Monday was a day of jurors’ instructions and governor’s proclamations: both related to the emotional health of students in America’s schools.
In Michigan, a jury began deliberations in the first case of its kind in America.
That jury was still out, as of 5:30 p.m. Monday.
Jennifer Crumbley is facing a verdict on four counts of manslaughter – one for each student fatally gunned down in the main hallway of a suburban Detroit high school in November 2021.
Her son, Ethan, who was 15 at the time of the onslaught, confessed to killing his classmates at Oxford High, while wounding others. He is now serving a life sentence with no chance of parole for his crimes.
Authorities said she didn’t do enough to help her troubled son, who was caught shopping for ammunition online and sketching out scenes depicting gun violence while in class.
James Crumbley, her husband and Ethan’s father, stands trial on those same charges next month.
Her attorneys argued that school counselors and other officials didn’t properly communicate their concerns to her, and, that as a caring mom, she would have known if her son was harboring homicidal notions.
As the jury in Michigan was going out, a proclamation was also making its way across the Mountain State from Gov. Jim Justice, marking National School Counseling Week, which runs through Friday.
Both the governor and state Superintendent of Schools Michele L. Blatt said today’s generation of counselors aren’t just about offering up advice for careers and college entrance applications.
Current counselors, they said, must also act as anchors and buffers – in response to the stressors students are bringing into the school building.
“Every West Virginia school counselor is charged with a duty to support students and ensure they become productive, well-adjusted adults of tomorrow,” Blatt said.
Which, in today’s angst-riddled climate, is hardly easy, watchers say.
Especially, they say, with fears of gun violence putting a shadow over everything in the school building.
Nervous numbers
Those fears were borne out in a survey this past August by the advocacy group, EdChoice, when 80% of parents responding said gun violence in their child’s school was an inevitability – either today, next month or next year.
Another 42% of teachers responding to annual morale survey publicized that same month by Merrimack College’s Winston School of Education and Social Policy, said they worry daily about the emotional health of students in their classrooms.
In Monongalia County, the most recent responses from this September’s Panorama survey showed elementary school-age youngsters reflecting adult fears over household finances.

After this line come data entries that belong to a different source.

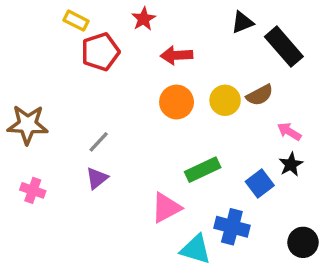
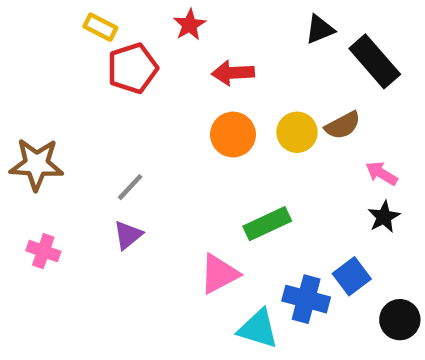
blue square: (260, 183) -> (352, 276), moved

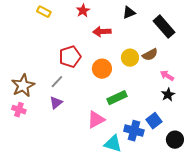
black triangle: (320, 29) -> (129, 13), moved
red pentagon: (132, 68) -> (70, 57), moved
orange circle: (233, 135) -> (102, 69), moved
brown star: (36, 164) -> (23, 86), moved, turned -30

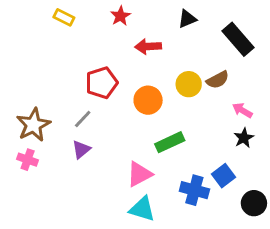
cyan triangle: (113, 144) -> (142, 209), moved

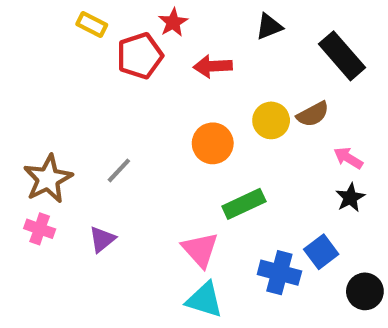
red pentagon: (102, 83) -> (140, 56), moved
purple triangle: (81, 149) -> (102, 239), moved
pink triangle: (139, 174) -> (200, 250), turned -44

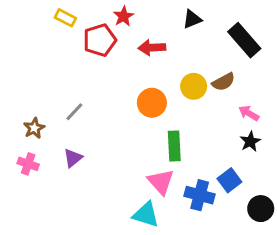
gray line: (119, 170) -> (74, 112), moved
brown star: (48, 179) -> (34, 128), size x0.6
green rectangle: (244, 204) -> (174, 146), turned -68
purple triangle: (102, 239) -> (73, 158), moved
pink triangle: (200, 250) -> (161, 182), moved

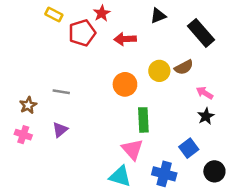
gray line: (74, 112) -> (61, 92), turned 56
blue cross: (200, 195) -> (164, 174), moved

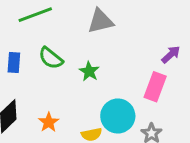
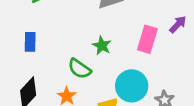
green semicircle: (51, 58) -> (79, 69), moved
pink rectangle: (155, 87) -> (147, 39), moved

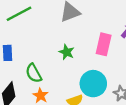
green semicircle: (79, 69) -> (34, 73), moved, turned 30

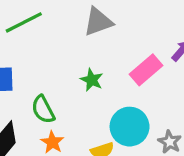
pink rectangle: (104, 44) -> (146, 70), turned 35

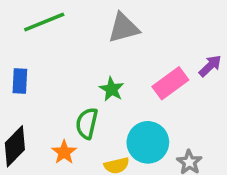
green semicircle: (43, 109) -> (87, 123), moved, turned 36

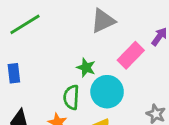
gray triangle: (124, 28) -> (103, 21), moved
cyan circle: (148, 142) -> (107, 92), moved

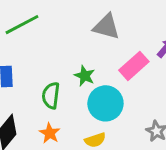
gray triangle: (103, 21) -> (106, 27), turned 36
green semicircle: (71, 97) -> (51, 95), moved

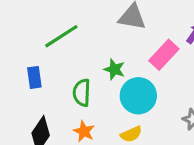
green line: (22, 25) -> (61, 36), moved

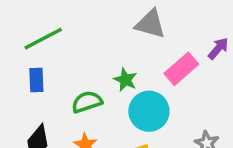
green line: (61, 36) -> (43, 39), moved
green semicircle: (82, 93) -> (87, 102), turned 64

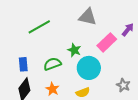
green line: (43, 39) -> (39, 27), moved
blue rectangle: (36, 80) -> (23, 64), moved

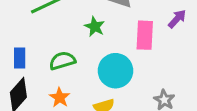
pink rectangle: (107, 42) -> (145, 35), turned -48
green star: (74, 50) -> (95, 27), moved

“Think about a third- or fourth- or fifth-grader worrying about paying the bills,” Michael Ryan said.
Ryan, who directs diversity and inclusion services for Mon Schools, is also the current president of the West Virginia School Counselor Association and was the state’s Counselor of the Year in 2018.
Mon’s district, unlike many of its Mountain State neighbors, has the resources to hire more counselors, however.
Even so, his colleagues here at home, he said, also know there’s still a lot of post-pandemic work to be done.
“You always hear that ‘things will never be the same again,’” he said.
“Well, they shouldn’t be. Because we’re learning. We can take the good and use it.”
Grading on a curve of accountability?
As said, the Michigan trials are the nation’s first, in that the parents of a school shooter are also being charged for ignoring or enabling conditions leading to the act.
The murder weapon in Michigan was an early Christmas present for Ethan, a gun enthusiast.
Jennifer Crumbley’s trial and the court proceedings of her husband’s to follow bring accountability to the front of the classroom.
What adults do in the moment. What adults do before the moment and after the moment.
Last month’s report on Uvalde by U.S. Attorney General Merrick Garland echoed all that accountability and all those actions and reactions.
Garland said “cascading failures” in response, tactics and command structure at the scene added to the carnage at an elementary school in the tiny Texas town on May 24, 2022.
A gunman continued to target victims while officers, in full tactical gear, were bottled up in a hallway just a few doors down awaiting orders. Nineteen students and two teachers died before the perpetrator was shot dead.